November 2018 CCTV, Surveillance & Remote Monitoring, Products

According to non-profit organisation Stop Human Trafficking Now, human trafficking is the second biggest profit-making crime in the world next to drug trafficking, and there are about 27 million people enslaved in the world today. In Africa, over two million people are trafficked annually, with an estimated 30 000 of these being children as young as four.

The organisation, in partnership with the National Prosecuting Authority, SAPS, Hawks and departments of Education, Health, Justice and Social Development, aims to clamp down and spread awareness around the crime. The organisation’s Jameel Essop says, “Among the 30 000 children being prostituted in the country, half of these children are younger than 14 and as young as 4. There are up to 10 000 child prostitutes in Johannesburg and up to 1000 girls trafficked to South Africa from Mozambique each year.”

There is some light at the end of the tunnel, with a recent news report citing the case of the police force in the Indian city of New Delhi who identified nearly 3 000 missing children within just four days of launching a trial of a new facial recognition system.

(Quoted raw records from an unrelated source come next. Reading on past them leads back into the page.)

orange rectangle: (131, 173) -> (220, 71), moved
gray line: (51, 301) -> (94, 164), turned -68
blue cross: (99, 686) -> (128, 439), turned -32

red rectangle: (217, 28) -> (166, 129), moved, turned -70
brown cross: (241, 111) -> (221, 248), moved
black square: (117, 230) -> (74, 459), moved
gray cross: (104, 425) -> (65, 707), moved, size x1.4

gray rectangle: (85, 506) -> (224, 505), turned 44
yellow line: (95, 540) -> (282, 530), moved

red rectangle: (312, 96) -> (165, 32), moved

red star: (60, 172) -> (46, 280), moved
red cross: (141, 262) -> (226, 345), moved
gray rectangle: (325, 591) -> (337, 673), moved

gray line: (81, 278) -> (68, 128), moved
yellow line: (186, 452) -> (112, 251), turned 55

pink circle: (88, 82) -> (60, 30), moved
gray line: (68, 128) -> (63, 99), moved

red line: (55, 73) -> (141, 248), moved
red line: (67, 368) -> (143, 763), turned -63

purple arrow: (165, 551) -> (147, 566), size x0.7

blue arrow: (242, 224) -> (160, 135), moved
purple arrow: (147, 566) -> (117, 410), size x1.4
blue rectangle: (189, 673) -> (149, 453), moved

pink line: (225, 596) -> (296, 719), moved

Police began using the technology on 6 April 2018 on approximately 45 000 children throughout the city, 2 930 of which were recognised as missing. India currently has almost 200 000 missing children and about 90 000 lodged in various childcare institutions and it is almost impossible for anyone to manually go through photographs to match the children.

Forbatt SA’s Falcon facial recognition technology from Kedacom is fast gaining popularity with government agencies throughout the world, with the Turkish army and police force deploying various Kedacom facial recognition solutions along their 200 km border perimeter.

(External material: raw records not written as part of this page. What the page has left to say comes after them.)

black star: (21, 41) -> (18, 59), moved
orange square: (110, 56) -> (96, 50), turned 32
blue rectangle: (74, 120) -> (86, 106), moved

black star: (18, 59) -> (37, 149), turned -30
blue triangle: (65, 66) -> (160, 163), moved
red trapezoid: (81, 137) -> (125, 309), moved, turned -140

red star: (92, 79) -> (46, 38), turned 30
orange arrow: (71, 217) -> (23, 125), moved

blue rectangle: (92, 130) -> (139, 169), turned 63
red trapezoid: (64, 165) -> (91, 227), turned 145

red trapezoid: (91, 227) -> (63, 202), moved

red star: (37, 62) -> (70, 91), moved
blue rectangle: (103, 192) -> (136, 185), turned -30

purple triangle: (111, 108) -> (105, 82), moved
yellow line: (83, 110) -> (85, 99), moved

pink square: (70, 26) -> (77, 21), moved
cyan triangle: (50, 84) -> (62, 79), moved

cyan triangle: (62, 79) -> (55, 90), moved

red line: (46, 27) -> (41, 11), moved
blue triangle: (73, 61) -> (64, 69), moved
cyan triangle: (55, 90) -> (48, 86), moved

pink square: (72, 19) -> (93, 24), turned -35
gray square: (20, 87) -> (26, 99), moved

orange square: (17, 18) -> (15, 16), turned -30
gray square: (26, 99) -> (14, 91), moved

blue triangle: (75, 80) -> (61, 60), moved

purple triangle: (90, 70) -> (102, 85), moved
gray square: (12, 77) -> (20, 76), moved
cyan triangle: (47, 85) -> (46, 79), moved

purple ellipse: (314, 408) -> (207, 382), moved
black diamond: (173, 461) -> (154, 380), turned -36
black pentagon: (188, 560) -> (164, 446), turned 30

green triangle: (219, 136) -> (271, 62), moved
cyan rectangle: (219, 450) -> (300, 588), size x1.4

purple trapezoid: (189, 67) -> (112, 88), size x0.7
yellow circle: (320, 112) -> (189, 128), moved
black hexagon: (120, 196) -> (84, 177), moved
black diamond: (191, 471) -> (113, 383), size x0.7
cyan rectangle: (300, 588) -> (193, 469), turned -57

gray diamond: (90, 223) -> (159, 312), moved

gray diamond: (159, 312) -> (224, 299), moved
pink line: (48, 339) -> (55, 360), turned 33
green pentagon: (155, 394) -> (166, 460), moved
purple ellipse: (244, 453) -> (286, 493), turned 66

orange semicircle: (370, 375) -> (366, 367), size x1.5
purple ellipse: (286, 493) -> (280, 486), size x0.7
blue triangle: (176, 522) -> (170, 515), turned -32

According to Vaughn Tempelhoff, product manager at Forbatt SA, the Falcon enterprise-solution facial recognition system comprises a combination of HD cameras, high-end DVRs and proprietary facial recognition software and is purpose built for high-volume areas.

“This is a large-scale system that can be deployed throughout the country. With the ability to register and support 10 million different faces, the possibility of finding missing persons would be greatly enhanced. Each time a face is detected by the camera, real-time notification is provided. If the person detected happens to be a missing person or the perpetrator of a crime, then a visible and audible alarm will appear on the monitor in the control room. In instances where the face was not already in the database, it will be automatically added,” says Tempelhoff.

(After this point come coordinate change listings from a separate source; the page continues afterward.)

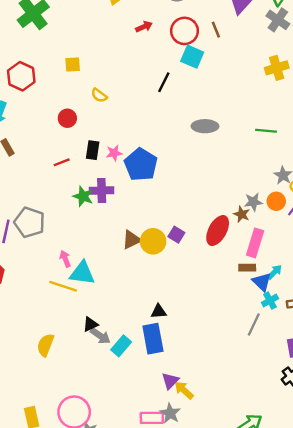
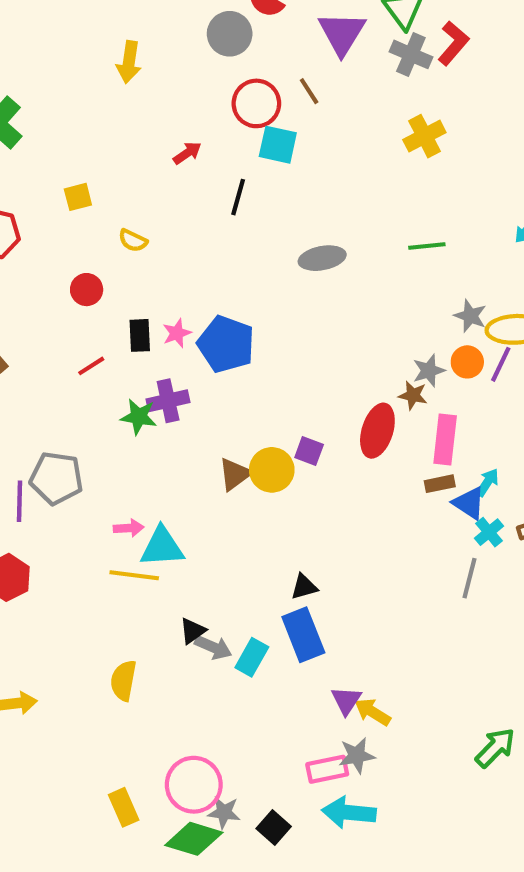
red arrow: (144, 27) -> (187, 153), moved
pink arrow: (65, 259) -> (129, 528), turned 119
gray star: (170, 413) -> (357, 755), turned -30

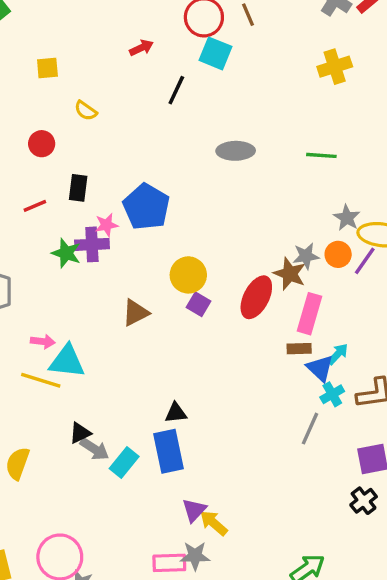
pink star: (177, 333) -> (107, 225), moved
brown star: (413, 395) -> (290, 274), size x1.4
yellow circle: (272, 470) -> (188, 275), moved

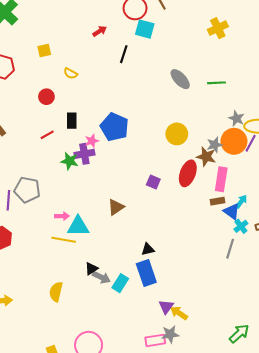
gray ellipse: (236, 151) -> (180, 79), moved, turned 55
orange circle: (338, 254) -> (234, 141), size x1.6
yellow circle: (188, 275) -> (177, 134), moved
brown triangle: (136, 313) -> (116, 207), moved

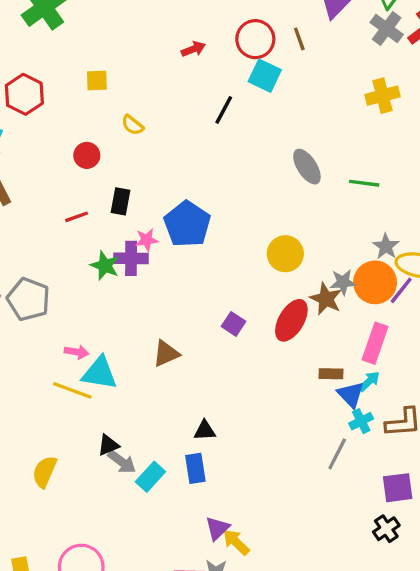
red arrow: (100, 31) -> (193, 49), moved
pink rectangle: (221, 179) -> (375, 343), moved
blue rectangle: (146, 273) -> (195, 468), size x0.7

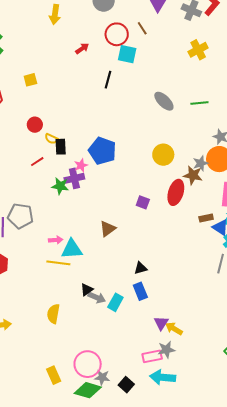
yellow semicircle: (132, 125) -> (52, 139), moved

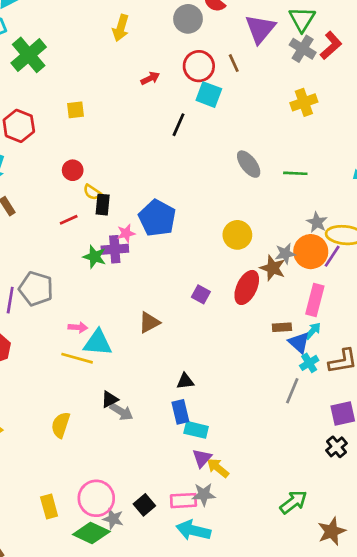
cyan rectangle: (115, 302) -> (196, 430), moved, turned 66
black square: (126, 385) -> (144, 505), moved

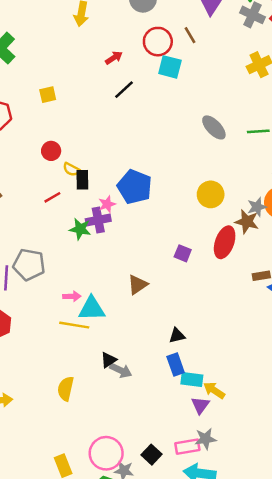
black line: (179, 125) -> (124, 90), moved, turned 30
yellow arrow: (218, 468) -> (214, 390), moved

Such is the sophistication of the Falcon system that the Kedacom Falcon big data platform was awarded a total of nine awards out of 10 at the AI Security Innovative Application Evaluation Event held by ASmag at the end of August. These awards included ‘Compliance, Functionality, Applicability, Technicality, Security, Feasibility, Recognisability, Innovation and Reliability’. This speaks to the credibility and complexity of the system.

Tempelhoff explains that the ideal goal for South Africa is to register as many people as possible on to the facial database using the Falcon cameras. “Not only does this impact greatly on tracking and assisting with the apprehension of criminals, but its ability to identify missing adults and children is immense. If for example, a juvenile is reported missing, one can import a photograph of them into the system and then if the missing child is captured on camera at another location, a real-time alert will appear on the monitor. Because the system can detect up to 16 faces per second, it is perfect for deployment in high-volume traffic areas such as shopping malls, train and bus stations, and at airports.”

Tempelhoff adds that in some cases the system can be programmed to search for a specific colour of clothing and it will then highlight all people captured in an area wearing that colour.

Depending on the scale of the deployment, the Falcon system can be placed at all points of entry and exit at specific public areas and/or at all border posts. Specifically, the system is optimised when installed in areas where masses of people come together, as this is generally where children go missing.

To date the Falcon system has been deployed in more than 400 judicial and law enforcement agencies worldwide and has helped to solve more than 2500 cases.